Maureen P. Marion, Postal Service spokeswoman, said closing smaller post offices isn't a consideration for tightening the budget gap, right now.
"Wholesale closings of post offices are not in our game plan," she said in an e-mail. "But we do recognize that recent headlines and trends in how America uses its mail can be troubling to residents served by smaller post offices."
Several small post offices in the north country closed in the 1990s, including the South Rutland Post Office in Jefferson County and Lawrenceville and Oswegatchie offices in St. Lawrence County, according to Times archives. The Plessis Post Office closed in 2007.

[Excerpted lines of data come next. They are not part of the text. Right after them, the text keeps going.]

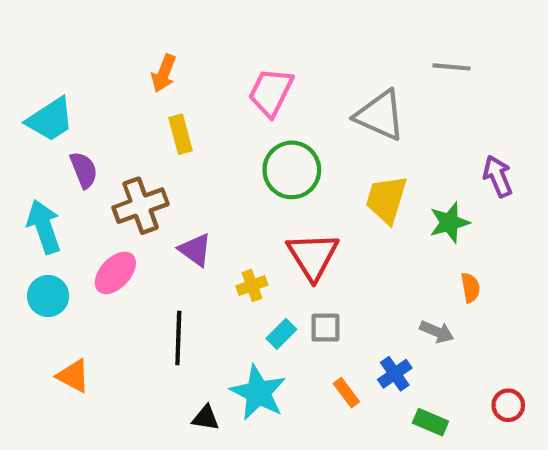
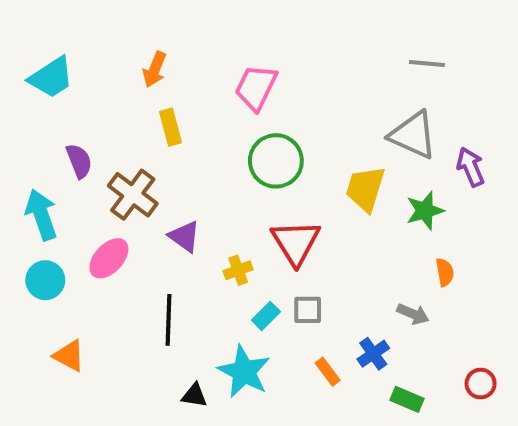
gray triangle: (380, 115) -> (413, 135), moved
cyan trapezoid: (50, 119) -> (51, 77), moved
brown cross: (141, 206) -> (133, 195), turned -33

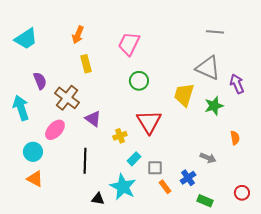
green circle: (276, 161) -> (139, 81), size x0.7
orange semicircle: (445, 272) -> (235, 138), moved
cyan circle: (45, 280) -> (33, 152), moved
gray square: (308, 310) -> (155, 168), moved

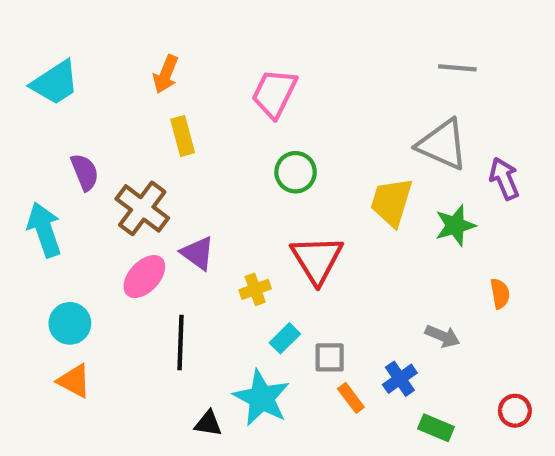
pink ellipse: (55, 130) -> (144, 277), moved

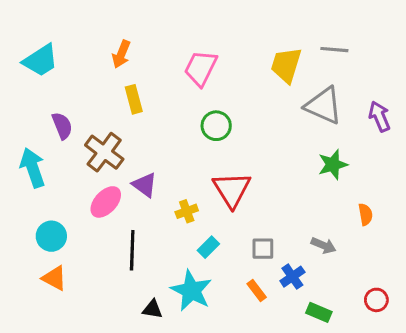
purple arrow: (504, 179) -> (379, 116), moved
yellow trapezoid: (391, 202) -> (286, 65), moved
gray square: (330, 357) -> (263, 249), moved

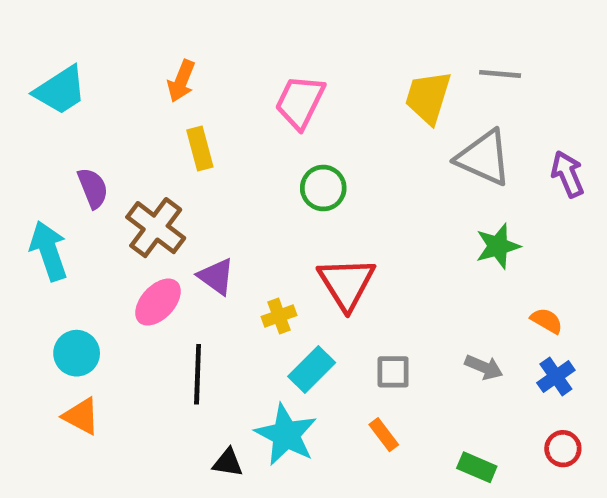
orange semicircle: (365, 214) -> (547, 321), turned -50
cyan rectangle: (208, 247) -> (312, 370), size x1.4
blue cross: (292, 277) -> (556, 376), moved

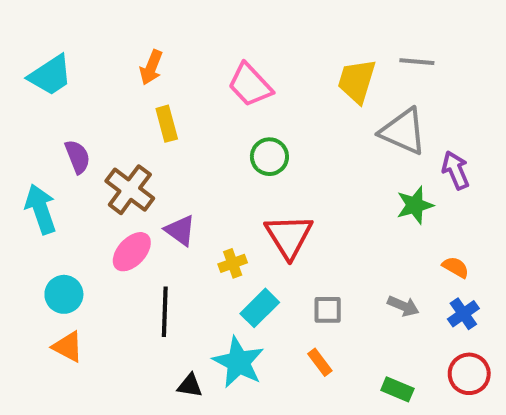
pink trapezoid: (300, 102) -> (250, 85), turned -69
purple arrow: (568, 174) -> (456, 170), moved
red circle: (563, 449) -> (469, 374), size x1.4

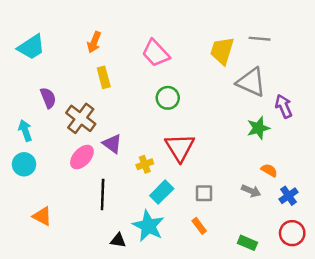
cyan arrow: (41, 209) -> (25, 130), size x0.7
orange semicircle: (456, 267) -> (269, 170), moved
cyan circle: (64, 294) -> (24, 164), moved

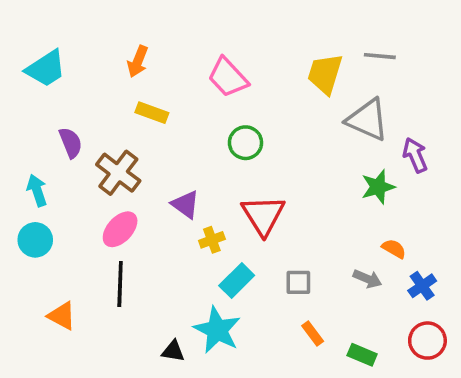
yellow rectangle: (104, 77) -> (152, 113), turned -55
purple triangle: (112, 144) -> (185, 205), moved
black line: (103, 194) -> (120, 284), moved
orange rectangle: (199, 226) -> (313, 334), moved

"It is not an option we exercise often, but sometimes it is the appropriate, difficult decision that we make," Ms. Marion said.
The post office is one of two businesses still left in the village after Newstech NY shut the paper mill down in 2004 and sold it to a developer in 2005. Village Historian Janet M. Zando said losing it would be a major hit to the already dwindling tear-drop-shaped village.
"We've lost everything else in town — we don't have a store, we don't have any of that anymore," she said. "I think it's very important to keep some kind of identity."
The Deferiet Post Office was established in 1901 and is still located in a building on Anderson Avenue that is part of the paper mill property.
The building, which housed many businesses and meeting places over the years, is now dilapidated. Pieces of white siding have fallen off, revealing the black house wrap underneath. The union hall, St. Regis regional offices, community hall, meat market, diner, credit union and store have come and gone, but the post office has always survived.
"The whole building has been used for different things at different times, but the post office has always remained there," Ms. Zando said.